• _YOUR GOAL_:
Images are to be omitted, and the rest of the records reproduced exactly.

*** Opening of GIVEN ENTRIES ***

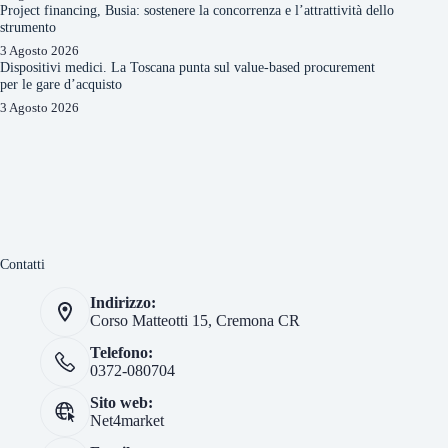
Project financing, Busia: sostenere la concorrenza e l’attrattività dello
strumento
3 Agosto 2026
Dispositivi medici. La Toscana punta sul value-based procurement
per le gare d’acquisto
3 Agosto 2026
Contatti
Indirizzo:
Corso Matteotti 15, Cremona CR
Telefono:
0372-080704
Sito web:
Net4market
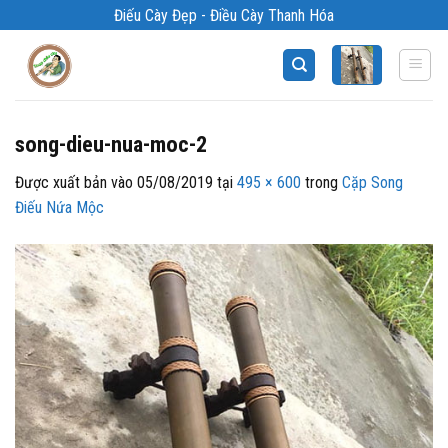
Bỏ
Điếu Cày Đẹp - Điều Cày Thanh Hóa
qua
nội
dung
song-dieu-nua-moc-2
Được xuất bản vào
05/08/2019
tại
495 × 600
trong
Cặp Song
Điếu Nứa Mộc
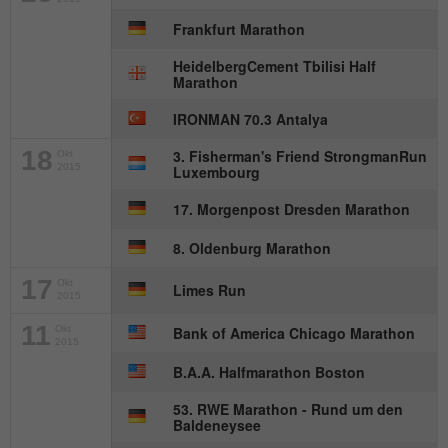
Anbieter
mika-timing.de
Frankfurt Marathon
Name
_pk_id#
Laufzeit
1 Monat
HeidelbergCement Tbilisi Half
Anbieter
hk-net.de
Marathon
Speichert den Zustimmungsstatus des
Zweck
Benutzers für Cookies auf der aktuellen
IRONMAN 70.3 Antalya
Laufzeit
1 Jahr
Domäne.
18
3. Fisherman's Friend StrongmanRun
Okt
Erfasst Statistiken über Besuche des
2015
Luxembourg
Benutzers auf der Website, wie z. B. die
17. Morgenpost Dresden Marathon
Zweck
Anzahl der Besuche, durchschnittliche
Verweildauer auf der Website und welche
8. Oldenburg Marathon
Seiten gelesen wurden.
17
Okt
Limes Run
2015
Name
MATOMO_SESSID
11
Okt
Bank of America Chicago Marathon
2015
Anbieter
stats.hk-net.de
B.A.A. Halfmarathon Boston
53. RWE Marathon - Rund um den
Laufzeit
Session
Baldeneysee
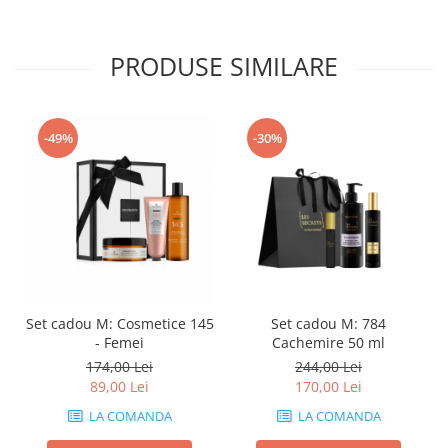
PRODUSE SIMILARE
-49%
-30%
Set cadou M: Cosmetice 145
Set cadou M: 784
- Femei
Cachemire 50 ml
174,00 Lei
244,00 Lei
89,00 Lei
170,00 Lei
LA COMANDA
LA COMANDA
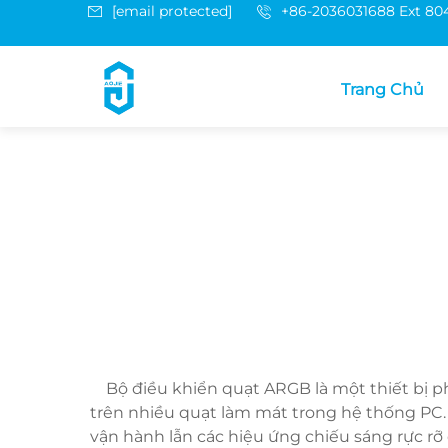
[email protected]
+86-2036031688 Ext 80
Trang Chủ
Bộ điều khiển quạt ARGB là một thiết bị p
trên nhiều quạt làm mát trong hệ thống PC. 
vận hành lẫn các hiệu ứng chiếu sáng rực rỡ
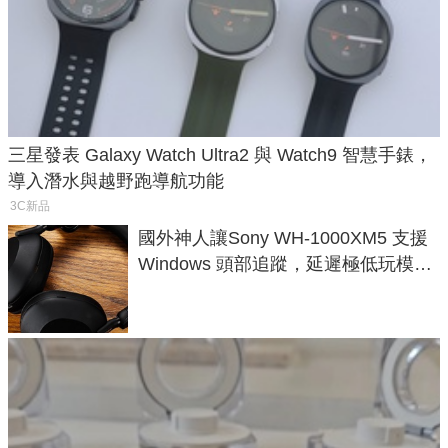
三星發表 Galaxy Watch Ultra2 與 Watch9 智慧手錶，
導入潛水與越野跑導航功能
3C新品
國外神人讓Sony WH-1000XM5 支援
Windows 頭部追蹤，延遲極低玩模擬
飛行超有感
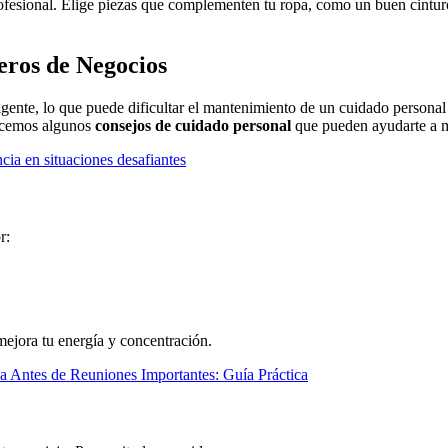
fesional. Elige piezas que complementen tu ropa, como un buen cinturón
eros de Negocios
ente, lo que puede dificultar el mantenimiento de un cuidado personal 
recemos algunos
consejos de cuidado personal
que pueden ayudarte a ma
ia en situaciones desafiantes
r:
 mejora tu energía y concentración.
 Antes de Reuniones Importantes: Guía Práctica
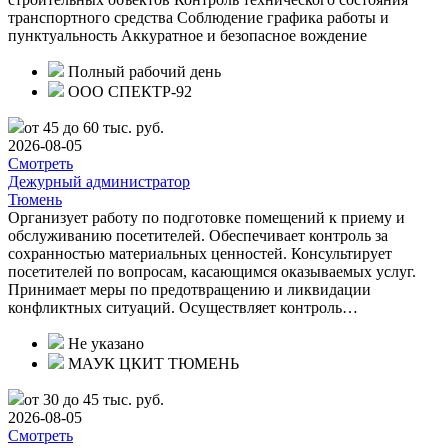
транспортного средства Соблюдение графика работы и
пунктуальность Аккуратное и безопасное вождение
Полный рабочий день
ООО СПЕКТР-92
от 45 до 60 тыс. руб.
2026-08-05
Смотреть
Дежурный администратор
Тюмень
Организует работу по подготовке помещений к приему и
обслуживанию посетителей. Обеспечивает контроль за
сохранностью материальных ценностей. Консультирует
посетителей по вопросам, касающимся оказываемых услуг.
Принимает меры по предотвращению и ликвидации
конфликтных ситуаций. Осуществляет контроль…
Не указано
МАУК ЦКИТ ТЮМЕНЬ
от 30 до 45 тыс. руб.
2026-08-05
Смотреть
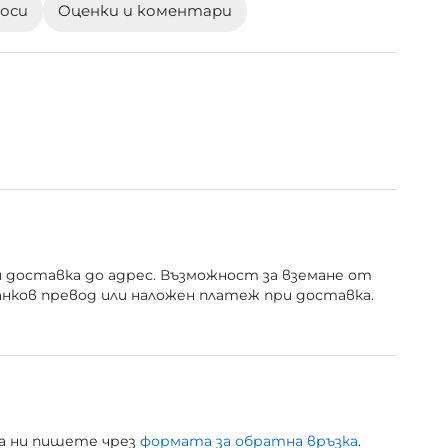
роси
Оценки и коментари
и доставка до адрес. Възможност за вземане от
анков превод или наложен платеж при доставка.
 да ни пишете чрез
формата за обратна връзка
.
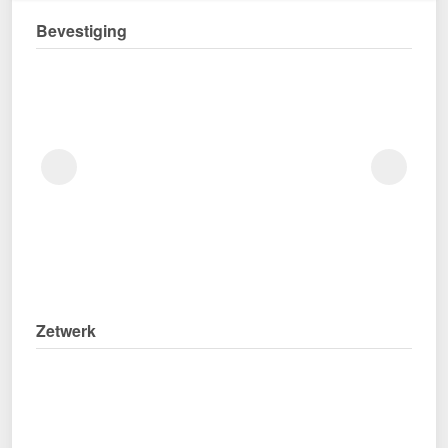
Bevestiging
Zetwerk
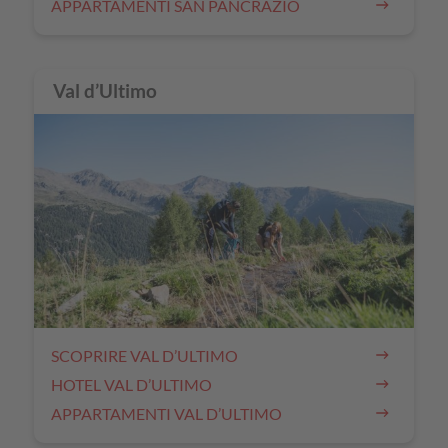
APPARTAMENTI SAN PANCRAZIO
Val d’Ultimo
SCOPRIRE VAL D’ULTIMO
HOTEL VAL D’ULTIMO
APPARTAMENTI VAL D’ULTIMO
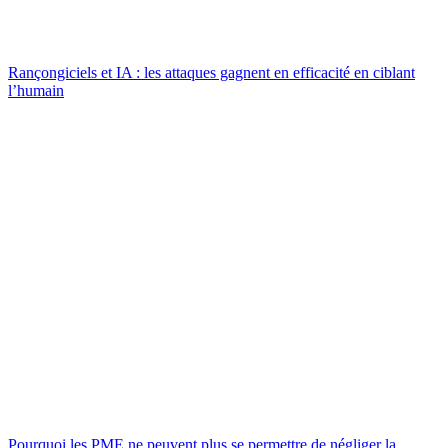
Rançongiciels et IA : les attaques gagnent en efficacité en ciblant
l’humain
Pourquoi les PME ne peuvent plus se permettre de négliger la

*** Close of GIVEN ENTRIES ***

• _FINAL ANSWER_:
Project financing, Busia: sostenere la concorrenza e l’attrattività dello
strumento
3 Agosto 2026
Dispositivi medici. La Toscana punta sul value-based procurement
per le gare d’acquisto
3 Agosto 2026
Contatti
Indirizzo:
Corso Matteotti 15, Cremona CR
Telefono:
0372-080704
Sito web:
Net4market
Bỏ
Điếu Cày Đẹp - Điều Cày Thanh Hóa
qua
nội
dung
song-dieu-nua-moc-2
Được xuất bản vào
05/08/2019
tại
495 × 600
trong
Cặp Song
Điếu Nứa Mộc
Anbieter
mika-timing.de
Frankfurt Marathon
Name
_pk_id#
Laufzeit
1 Monat
HeidelbergCement Tbilisi Half
Anbieter
hk-net.de
Marathon
Speichert den Zustimmungsstatus des
Zweck
Benutzers für Cookies auf der aktuellen
IRONMAN 70.3 Antalya
Laufzeit
1 Jahr
Domäne.
18
3. Fisherman's Friend StrongmanRun
Okt
Erfasst Statistiken über Besuche des
2015
Luxembourg
Benutzers auf der Website, wie z. B. die
17. Morgenpost Dresden Marathon
Zweck
Anzahl der Besuche, durchschnittliche
Verweildauer auf der Website und welche
8. Oldenburg Marathon
Seiten gelesen wurden.
17
Okt
Limes Run
2015
Name
MATOMO_SESSID
11
Okt
Bank of America Chicago Marathon
2015
Anbieter
stats.hk-net.de
B.A.A. Halfmarathon Boston
53. RWE Marathon - Rund um den
Laufzeit
Session
Baldeneysee
PRODUSE SIMILARE
-49%
-30%
Set cadou M: Cosmetice 145
Set cadou M: 784
- Femei
Cachemire 50 ml
174,00 Lei
244,00 Lei
89,00 Lei
170,00 Lei
LA COMANDA
LA COMANDA
[email protected]
+86-2036031688 Ext 80
Trang Chủ
Bộ điều khiển quạt ARGB là một thiết bị p
trên nhiều quạt làm mát trong hệ thống PC. 
vận hành lẫn các hiệu ứng chiếu sáng rực rỡ
三星發表 Galaxy Watch Ultra2 與 Watch9 智慧手錶，
導入潛水與越野跑導航功能
3C新品
國外神人讓Sony WH-1000XM5 支援
Windows 頭部追蹤，延遲極低玩模擬
飛行超有感
fesional. Elige piezas que complementen tu ropa, como un buen cinturón
eros de Negocios
ente, lo que puede dificultar el mantenimiento de un cuidado personal 
recemos algunos
consejos de cuidado personal
que pueden ayudarte a ma
ia en situaciones desafiantes
r:
 mejora tu energía y concentración.
 Antes de Reuniones Importantes: Guía Práctica
транспортного средства Соблюдение графика работы и
пунктуальность Аккуратное и безопасное вождение
Полный рабочий день
ООО СПЕКТР-92
от 45 до 60 тыс. руб.
2026-08-05
Смотреть
Дежурный администратор
Тюмень
Организует работу по подготовке помещений к приему и
обслуживанию посетителей. Обеспечивает контроль за
сохранностью материальных ценностей. Консультирует
посетителей по вопросам, касающимся оказываемых услуг.
Принимает меры по предотвращению и ликвидации
конфликтных ситуаций. Осуществляет контроль…
Не указано
МАУК ЦКИТ ТЮМЕНЬ
от 30 до 45 тыс. руб.
2026-08-05
Смотреть
роси
Оценки и коментари
и доставка до адрес. Възможност за вземане от
анков превод или наложен платеж при доставка.
 да ни пишете чрез
формата за обратна връзка
.
Bevestiging
Zetwerk
APPARTAMENTI SAN PANCRAZIO
Val d’Ultimo
SCOPRIRE VAL D’ULTIMO
HOTEL VAL D’ULTIMO
APPARTAMENTI VAL D’ULTIMO
Rançongiciels et IA : les attaques gagnent en efficacité en ciblant
l’humain
Pourquoi les PME ne peuvent plus se permettre de négliger la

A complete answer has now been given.